Falsely low readings may be caused by hypoperfusion of the extremity being used for
monitoring (often due to the part being cold or from vasoconstriction secondary to the use
of vasopressor agents); incorrect sensor application; highly calloused skin; and movement
(such as shivering), especially during hypoperfusion. To ensure accuracy, the sensor
should return a steady pulse and/or pulse waveform. Falsely high or falsely low readings
will occur when hemoglobin is bound to something other than oxygen. In cases of carbon
monoxide poisoning, the falsely high reading may delay the recognition of hypoxemia
(low blood oxygen level). Methemoglobinemia characteristically causes pulse oximetry
readings in the mid-80s. Cyanide poisoning can also give a high reading because it
reduces oxygen extraction from arterial blood (the reading is not false, as arterial blood
oxygen is indeed high in early cyanide poisoning).
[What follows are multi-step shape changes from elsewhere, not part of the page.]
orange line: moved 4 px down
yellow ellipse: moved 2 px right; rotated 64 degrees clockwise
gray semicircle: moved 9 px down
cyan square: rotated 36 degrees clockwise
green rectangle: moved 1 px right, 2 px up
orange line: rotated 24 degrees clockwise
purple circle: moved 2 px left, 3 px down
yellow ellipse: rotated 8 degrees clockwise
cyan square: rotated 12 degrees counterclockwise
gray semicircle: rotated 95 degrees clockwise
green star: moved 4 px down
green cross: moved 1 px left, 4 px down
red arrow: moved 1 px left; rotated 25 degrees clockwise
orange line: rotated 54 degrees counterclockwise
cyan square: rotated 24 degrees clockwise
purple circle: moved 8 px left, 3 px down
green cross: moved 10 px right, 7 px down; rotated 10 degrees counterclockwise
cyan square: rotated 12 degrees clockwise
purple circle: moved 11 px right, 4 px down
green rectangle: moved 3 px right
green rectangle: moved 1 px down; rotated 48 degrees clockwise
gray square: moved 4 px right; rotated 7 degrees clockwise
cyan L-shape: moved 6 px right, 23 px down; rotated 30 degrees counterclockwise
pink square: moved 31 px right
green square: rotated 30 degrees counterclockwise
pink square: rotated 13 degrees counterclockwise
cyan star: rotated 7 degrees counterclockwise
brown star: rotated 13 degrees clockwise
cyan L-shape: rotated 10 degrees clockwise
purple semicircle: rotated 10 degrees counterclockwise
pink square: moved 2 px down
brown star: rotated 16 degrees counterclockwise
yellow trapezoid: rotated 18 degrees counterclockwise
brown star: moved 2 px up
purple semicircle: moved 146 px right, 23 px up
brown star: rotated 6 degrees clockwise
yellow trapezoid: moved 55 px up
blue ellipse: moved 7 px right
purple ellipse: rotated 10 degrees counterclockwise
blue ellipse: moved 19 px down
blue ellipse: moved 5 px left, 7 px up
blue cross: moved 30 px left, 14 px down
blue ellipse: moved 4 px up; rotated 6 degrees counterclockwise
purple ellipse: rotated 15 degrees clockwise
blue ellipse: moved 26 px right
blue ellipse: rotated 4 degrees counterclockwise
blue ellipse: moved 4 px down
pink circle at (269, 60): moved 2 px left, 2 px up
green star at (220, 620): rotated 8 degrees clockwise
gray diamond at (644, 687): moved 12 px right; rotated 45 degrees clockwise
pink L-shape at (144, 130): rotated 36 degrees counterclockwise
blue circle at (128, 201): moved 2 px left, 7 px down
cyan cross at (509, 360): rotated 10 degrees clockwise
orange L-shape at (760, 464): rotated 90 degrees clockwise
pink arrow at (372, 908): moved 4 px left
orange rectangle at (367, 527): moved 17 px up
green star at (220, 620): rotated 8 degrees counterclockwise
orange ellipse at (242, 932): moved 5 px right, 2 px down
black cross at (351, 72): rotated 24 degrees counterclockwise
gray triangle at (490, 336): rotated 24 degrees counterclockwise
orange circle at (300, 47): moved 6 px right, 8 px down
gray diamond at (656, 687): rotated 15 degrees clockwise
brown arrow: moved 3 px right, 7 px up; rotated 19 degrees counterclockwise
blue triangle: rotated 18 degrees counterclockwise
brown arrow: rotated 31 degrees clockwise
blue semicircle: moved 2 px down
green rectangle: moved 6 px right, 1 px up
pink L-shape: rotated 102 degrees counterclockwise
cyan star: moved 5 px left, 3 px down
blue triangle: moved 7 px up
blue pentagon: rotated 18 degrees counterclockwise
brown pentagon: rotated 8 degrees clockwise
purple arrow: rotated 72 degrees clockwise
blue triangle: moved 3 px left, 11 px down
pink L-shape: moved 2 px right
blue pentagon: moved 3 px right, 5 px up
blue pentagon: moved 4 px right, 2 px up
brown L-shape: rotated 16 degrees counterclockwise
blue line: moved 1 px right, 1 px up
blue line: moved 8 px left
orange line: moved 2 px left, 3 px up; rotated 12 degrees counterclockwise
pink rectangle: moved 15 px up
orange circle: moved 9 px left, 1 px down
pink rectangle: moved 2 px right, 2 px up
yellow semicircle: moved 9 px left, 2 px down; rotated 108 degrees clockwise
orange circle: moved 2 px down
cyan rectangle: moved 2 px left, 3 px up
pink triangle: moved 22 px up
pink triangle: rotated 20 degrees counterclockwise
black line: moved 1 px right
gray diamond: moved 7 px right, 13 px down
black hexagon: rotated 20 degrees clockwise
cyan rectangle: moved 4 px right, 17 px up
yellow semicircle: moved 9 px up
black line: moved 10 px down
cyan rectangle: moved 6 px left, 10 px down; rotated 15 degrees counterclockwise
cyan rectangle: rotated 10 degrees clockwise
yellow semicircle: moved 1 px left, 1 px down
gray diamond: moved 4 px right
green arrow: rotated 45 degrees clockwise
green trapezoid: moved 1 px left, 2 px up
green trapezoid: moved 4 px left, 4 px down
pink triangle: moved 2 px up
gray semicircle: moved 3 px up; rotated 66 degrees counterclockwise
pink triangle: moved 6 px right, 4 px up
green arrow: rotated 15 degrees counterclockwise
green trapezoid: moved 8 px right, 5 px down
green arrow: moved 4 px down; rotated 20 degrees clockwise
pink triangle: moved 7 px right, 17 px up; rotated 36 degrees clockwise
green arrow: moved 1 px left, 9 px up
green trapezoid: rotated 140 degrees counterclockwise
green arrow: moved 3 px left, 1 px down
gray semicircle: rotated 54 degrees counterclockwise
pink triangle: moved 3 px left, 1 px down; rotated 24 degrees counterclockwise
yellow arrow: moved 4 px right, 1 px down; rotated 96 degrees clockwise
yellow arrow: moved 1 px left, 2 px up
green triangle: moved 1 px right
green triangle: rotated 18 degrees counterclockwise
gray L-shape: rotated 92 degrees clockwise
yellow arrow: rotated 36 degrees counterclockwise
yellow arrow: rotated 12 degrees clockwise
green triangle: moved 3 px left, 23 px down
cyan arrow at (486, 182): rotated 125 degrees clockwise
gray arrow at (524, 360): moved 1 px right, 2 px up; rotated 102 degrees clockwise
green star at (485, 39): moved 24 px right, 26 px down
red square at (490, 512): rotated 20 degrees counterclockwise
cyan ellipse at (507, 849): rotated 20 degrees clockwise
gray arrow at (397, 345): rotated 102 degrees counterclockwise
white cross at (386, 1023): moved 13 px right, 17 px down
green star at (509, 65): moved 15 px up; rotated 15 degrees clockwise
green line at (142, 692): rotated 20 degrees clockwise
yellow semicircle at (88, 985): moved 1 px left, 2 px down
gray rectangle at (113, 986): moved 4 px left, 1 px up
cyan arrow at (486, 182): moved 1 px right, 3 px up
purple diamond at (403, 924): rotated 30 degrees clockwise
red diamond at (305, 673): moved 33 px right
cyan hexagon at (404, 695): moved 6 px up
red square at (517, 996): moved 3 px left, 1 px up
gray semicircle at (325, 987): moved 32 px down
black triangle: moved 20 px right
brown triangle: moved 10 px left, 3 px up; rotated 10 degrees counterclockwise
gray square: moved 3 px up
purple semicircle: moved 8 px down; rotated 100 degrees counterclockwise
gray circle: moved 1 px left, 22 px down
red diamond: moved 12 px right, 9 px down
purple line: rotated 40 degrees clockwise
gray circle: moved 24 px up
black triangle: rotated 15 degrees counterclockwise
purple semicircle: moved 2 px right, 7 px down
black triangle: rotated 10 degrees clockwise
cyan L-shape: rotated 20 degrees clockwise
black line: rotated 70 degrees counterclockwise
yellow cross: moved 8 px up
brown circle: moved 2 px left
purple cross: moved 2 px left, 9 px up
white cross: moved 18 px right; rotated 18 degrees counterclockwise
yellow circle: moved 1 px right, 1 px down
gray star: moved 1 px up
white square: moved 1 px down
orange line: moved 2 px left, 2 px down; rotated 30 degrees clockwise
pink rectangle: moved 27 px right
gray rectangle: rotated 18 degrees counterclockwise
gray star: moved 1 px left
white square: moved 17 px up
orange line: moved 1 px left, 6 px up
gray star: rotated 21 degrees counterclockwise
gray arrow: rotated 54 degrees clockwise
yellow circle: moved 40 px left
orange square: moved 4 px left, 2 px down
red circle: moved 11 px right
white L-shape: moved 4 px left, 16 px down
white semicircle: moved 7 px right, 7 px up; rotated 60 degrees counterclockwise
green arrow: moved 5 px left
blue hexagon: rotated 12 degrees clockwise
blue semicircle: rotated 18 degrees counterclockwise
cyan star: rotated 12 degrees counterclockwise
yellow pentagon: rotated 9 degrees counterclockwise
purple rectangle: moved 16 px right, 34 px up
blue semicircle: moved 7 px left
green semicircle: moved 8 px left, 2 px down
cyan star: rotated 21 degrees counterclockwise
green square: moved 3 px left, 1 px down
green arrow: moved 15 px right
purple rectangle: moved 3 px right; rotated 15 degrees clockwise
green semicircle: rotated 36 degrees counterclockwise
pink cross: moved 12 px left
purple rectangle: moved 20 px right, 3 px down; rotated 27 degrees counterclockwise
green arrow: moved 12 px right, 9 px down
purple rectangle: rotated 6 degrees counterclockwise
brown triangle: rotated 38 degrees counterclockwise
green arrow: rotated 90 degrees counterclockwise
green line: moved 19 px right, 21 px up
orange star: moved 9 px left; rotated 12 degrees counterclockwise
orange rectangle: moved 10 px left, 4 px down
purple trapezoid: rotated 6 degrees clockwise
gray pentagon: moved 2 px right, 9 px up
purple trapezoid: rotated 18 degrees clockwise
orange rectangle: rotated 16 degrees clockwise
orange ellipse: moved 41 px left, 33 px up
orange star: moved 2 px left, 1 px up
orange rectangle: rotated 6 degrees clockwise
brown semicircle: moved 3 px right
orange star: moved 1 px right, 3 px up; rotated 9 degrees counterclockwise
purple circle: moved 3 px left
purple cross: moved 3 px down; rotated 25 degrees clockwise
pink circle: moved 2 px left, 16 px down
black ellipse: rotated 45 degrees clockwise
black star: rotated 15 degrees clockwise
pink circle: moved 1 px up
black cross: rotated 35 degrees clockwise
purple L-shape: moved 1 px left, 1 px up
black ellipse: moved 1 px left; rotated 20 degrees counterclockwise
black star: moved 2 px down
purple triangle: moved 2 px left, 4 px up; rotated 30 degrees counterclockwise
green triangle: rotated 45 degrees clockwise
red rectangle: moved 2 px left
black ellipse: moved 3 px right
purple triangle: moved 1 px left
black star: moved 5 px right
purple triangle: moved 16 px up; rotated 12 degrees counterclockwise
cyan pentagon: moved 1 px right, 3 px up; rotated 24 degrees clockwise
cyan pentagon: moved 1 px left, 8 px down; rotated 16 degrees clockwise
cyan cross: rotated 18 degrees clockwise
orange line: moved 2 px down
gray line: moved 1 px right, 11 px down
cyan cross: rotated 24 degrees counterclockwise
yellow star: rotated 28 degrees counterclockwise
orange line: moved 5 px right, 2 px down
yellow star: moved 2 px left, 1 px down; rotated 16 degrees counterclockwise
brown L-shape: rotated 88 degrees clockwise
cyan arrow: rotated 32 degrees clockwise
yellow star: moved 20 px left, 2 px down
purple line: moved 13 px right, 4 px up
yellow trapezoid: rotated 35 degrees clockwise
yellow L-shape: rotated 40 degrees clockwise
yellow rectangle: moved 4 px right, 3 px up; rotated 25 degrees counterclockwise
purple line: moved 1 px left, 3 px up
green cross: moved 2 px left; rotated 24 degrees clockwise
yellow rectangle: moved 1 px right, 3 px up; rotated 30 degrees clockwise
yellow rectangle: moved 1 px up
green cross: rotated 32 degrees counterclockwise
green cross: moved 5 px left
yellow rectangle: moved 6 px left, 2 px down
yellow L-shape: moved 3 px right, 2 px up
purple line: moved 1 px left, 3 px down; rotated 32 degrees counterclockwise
Pulse oximetry only reads the percentage of bound hemoglobin. It can be bound to other
gasses such as carbon monoxide and still read high even though the patient is hypoxemic.
The only noninvasive methodology that allows for the continuous and noninvasive
measurement of the dyshemoglobins is a pulse co-oximeter. Pulse CO-Oximetry was
invented in 2005 by Masimo and currently allows clinicians to measure total hemoglobin
levels in addition to carboxyhemoglobin, methemoglobin and PVI, which initial clinical
studies have shown may provide clinicians with a new method for noninvasive and
automatic assessment of patient fluid volume status.[11][12][13] Appropriate fluid levels are
vital to reducing postoperative risks and improving patient outcomes as fluid volumes
that are too low (under hydration) or too high (over hydration) have been shown to
decrease wound healing, increase risk of infection and cardiac complications.[14]